Poison for the Fairies

Featured 171029 Poison For The Fairies
October 20th 2017

Carlos Enrique Taboada’s Poison for the Fairies (1984) is a witch movie without an actual witch; that is, if you’re not looking closely. If people believe strongly enough in the supernatural, does it matter if nothing supernatural is actually occurring? Do the rules of the adult world have any true bearing on the magical domain of children, if the children perceive authority figures only as shadows or muffled voices?

Ten-year-old Veronica lives with her ailing grandmother and her superstitious nanny, who fills her head with violent tales of witches. At school, she’s an outcast, distanced from her rich peers because of her class status, but maybe moreso because she roams the halls claiming to be a powerful witch disguised as a little girl.
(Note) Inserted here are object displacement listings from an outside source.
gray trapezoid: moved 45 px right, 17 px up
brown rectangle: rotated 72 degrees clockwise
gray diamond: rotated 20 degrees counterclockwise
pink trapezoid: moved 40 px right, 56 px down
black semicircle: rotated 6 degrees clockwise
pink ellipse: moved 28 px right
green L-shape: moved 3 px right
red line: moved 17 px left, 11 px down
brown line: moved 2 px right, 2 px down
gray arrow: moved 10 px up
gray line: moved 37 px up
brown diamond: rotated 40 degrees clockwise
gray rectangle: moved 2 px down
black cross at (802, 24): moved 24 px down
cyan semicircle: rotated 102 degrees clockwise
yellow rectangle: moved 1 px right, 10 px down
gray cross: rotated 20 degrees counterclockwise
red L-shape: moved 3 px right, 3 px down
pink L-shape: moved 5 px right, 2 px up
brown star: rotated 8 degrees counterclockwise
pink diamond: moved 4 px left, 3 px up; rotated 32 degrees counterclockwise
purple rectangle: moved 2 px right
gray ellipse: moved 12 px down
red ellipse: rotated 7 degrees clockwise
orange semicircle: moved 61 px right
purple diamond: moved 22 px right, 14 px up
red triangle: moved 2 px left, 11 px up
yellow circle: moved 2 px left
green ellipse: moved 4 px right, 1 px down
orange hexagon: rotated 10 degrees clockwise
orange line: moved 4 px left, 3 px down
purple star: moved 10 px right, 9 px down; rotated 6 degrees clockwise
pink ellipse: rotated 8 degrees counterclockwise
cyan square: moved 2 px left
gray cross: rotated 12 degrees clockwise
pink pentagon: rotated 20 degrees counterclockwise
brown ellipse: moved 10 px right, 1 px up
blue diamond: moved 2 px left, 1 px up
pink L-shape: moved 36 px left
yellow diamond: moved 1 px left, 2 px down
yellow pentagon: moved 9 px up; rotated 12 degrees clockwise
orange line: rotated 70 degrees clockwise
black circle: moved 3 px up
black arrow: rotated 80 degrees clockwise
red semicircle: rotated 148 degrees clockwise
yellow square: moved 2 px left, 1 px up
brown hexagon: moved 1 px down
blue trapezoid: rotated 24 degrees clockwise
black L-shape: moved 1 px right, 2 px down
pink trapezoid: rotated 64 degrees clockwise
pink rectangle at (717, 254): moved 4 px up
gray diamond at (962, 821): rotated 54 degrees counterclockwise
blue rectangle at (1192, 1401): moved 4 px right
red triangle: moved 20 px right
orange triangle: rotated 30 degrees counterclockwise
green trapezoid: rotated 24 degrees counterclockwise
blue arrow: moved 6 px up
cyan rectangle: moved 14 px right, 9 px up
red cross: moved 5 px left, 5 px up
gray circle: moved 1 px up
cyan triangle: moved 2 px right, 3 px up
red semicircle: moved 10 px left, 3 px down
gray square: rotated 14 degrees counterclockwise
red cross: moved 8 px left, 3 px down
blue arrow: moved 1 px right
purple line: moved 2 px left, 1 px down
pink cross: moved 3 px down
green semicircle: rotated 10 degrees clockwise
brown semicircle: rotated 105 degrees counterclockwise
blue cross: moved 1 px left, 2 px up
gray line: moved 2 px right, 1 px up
That is, until she makes a new friend (or rather, inflicts herself on one): the timid and impressionable new student Flavia, who becomes a vessel for Veronica’s cruelty and maleficent self-image.

While the consequences of the girls’ spells aren’t real (and Veronica knows it), the film renders the alchemy that emerges from the pre-teen girls’ toxic dynamic as truly horrifying. The ways in which Veronica consciously manipulates her shy new frenemy is dispiriting to witness, even though she may not be the one actually holding all the cards. And the tension brewing between them that eventually conjures grave and real destruction is dark magick in its own right.

Poison for the Fairies is a hidden gem among the already impressive lineup in BAMcinématek’s series, Holy Blood: Mexican Horror Cinema.